● EXERCISE REQUIREMENTS
What you return must be every line below that includes the word "which".

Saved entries
===

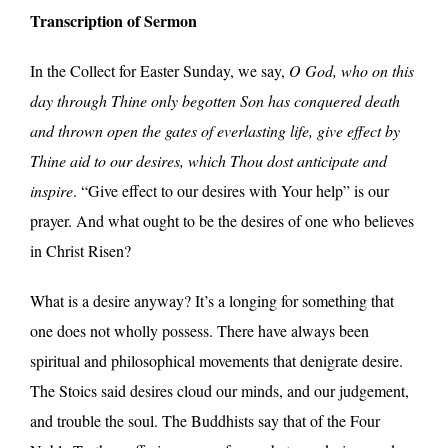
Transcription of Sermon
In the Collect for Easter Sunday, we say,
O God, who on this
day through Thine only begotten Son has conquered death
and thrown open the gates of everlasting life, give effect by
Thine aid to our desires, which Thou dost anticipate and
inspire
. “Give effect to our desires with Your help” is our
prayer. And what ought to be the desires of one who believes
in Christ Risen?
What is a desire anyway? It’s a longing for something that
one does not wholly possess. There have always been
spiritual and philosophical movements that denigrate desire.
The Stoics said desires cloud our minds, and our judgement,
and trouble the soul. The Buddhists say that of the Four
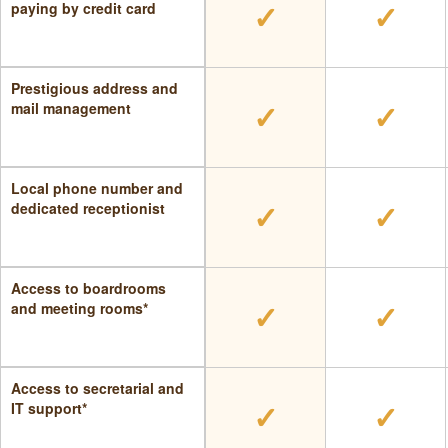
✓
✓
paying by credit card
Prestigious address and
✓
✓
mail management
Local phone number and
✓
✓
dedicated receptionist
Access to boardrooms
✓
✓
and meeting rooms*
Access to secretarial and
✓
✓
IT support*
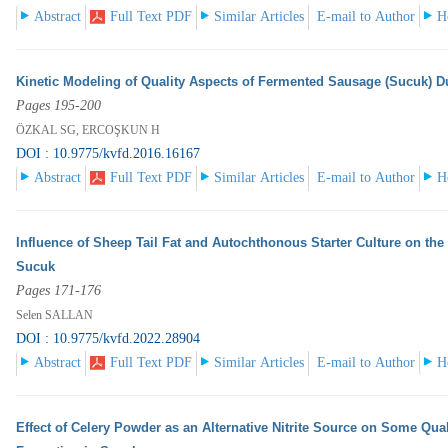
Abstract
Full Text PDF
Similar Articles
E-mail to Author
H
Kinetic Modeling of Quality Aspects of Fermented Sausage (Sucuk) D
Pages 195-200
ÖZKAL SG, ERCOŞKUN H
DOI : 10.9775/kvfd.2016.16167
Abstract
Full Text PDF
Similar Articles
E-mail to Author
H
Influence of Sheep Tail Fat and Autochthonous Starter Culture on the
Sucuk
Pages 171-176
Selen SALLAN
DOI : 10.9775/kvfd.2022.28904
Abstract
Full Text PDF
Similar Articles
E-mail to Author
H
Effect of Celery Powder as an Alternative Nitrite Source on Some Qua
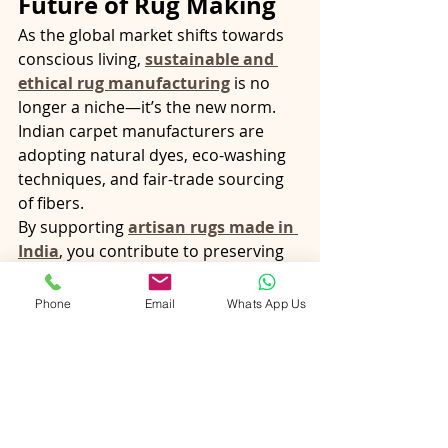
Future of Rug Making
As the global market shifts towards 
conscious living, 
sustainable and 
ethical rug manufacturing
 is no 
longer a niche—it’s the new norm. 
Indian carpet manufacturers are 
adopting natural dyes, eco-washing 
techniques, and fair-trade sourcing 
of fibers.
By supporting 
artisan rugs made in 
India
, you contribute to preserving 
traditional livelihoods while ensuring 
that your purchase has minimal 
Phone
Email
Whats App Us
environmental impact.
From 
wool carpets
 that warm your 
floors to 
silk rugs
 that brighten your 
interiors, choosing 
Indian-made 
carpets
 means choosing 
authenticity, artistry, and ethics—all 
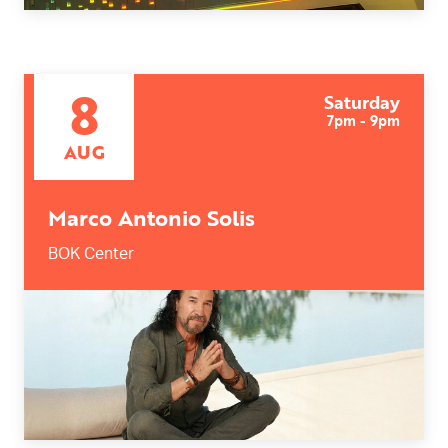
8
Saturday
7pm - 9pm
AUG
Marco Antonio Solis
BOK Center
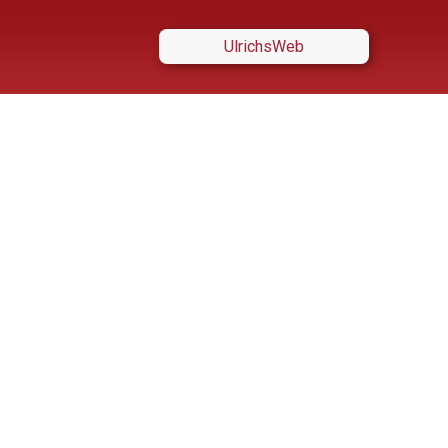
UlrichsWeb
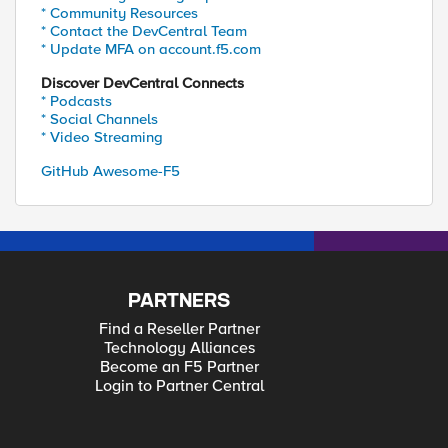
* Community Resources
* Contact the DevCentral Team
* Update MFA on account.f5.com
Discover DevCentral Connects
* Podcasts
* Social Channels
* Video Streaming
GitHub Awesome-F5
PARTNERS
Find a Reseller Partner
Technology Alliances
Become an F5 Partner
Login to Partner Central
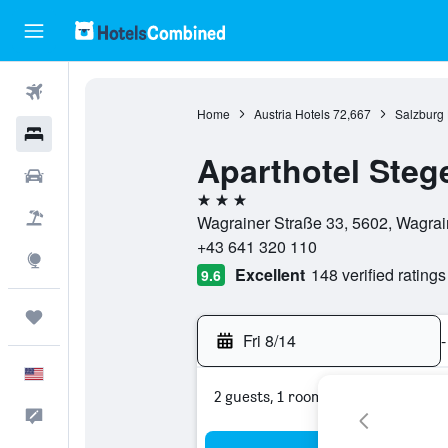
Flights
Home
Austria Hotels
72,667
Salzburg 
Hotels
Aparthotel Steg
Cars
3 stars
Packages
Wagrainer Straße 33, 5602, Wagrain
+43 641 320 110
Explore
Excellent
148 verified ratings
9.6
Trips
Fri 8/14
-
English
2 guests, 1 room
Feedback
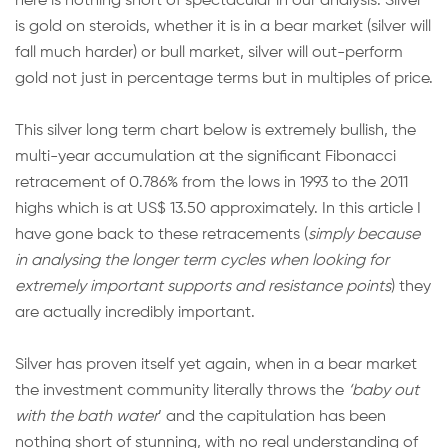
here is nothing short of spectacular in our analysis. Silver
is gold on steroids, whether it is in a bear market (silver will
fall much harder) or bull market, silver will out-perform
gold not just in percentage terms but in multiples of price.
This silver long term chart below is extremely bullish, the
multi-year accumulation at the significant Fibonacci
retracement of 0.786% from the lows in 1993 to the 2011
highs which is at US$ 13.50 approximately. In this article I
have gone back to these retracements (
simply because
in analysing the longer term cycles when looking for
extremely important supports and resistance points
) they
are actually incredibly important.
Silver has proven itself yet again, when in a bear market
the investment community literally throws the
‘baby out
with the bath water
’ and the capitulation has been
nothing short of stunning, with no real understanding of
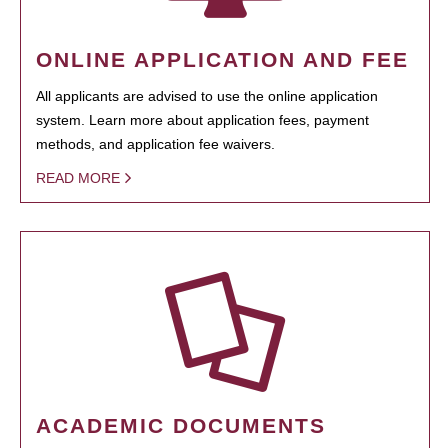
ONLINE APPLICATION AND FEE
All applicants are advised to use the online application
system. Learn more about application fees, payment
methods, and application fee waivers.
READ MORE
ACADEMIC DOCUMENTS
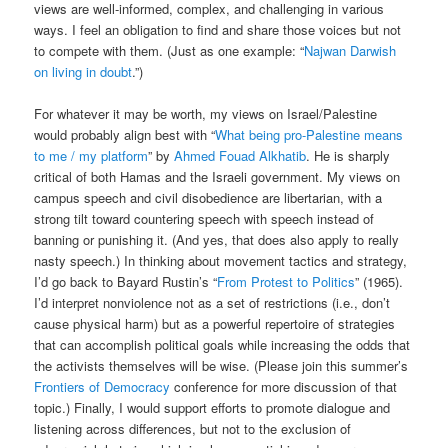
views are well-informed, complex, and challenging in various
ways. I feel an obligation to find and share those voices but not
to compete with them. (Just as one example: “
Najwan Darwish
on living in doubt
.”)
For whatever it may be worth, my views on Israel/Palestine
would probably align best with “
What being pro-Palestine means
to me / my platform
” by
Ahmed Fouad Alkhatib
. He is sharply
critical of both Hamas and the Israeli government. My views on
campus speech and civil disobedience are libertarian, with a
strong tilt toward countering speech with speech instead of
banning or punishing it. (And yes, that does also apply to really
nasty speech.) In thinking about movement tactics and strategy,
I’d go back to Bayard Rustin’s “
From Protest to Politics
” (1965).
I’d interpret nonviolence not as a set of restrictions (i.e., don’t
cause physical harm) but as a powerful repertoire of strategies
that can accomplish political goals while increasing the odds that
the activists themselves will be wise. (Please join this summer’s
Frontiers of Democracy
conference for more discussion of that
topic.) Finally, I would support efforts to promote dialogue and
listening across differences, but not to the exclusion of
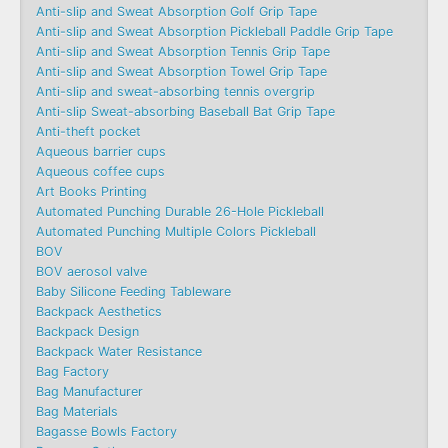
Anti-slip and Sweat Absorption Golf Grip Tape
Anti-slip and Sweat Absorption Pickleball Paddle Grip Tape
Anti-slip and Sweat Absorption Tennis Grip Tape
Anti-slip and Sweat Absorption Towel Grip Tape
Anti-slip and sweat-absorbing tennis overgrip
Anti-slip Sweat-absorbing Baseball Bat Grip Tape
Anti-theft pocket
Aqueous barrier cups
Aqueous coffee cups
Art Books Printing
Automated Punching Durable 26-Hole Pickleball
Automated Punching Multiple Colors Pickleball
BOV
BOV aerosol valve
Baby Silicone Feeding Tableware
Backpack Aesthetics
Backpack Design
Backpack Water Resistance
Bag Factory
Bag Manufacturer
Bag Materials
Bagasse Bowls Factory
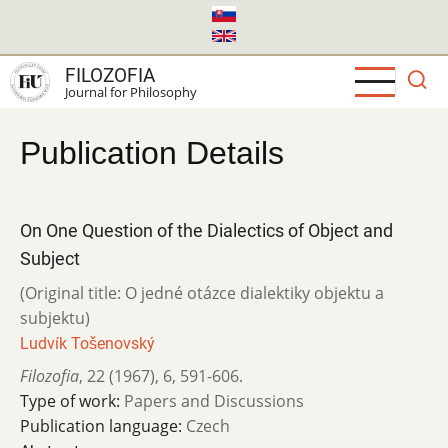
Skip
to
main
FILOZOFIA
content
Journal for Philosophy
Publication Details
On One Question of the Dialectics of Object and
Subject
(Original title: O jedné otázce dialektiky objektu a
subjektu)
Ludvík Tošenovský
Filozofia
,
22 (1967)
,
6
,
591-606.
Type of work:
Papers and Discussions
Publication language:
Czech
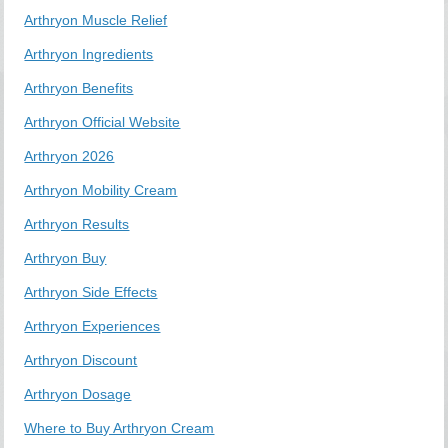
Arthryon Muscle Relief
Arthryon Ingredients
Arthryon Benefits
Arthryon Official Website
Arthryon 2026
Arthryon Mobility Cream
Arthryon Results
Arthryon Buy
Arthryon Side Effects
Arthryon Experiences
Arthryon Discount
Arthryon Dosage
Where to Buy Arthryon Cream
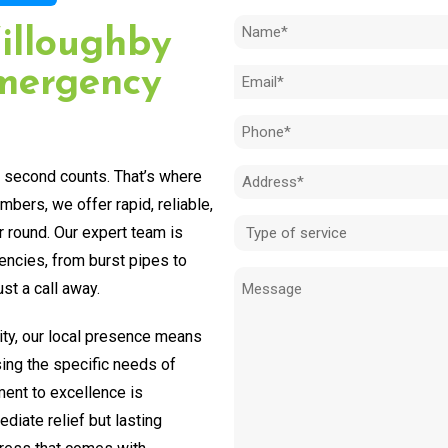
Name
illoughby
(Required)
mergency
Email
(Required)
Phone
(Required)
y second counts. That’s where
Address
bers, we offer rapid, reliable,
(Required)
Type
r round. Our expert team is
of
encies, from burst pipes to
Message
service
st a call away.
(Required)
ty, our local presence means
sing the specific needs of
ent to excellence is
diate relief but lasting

===

● SOLVED EXERCISE
Thine aid to our desires, which Thou dost anticipate and
highs which is at US$ 13.50 approximately. In this article I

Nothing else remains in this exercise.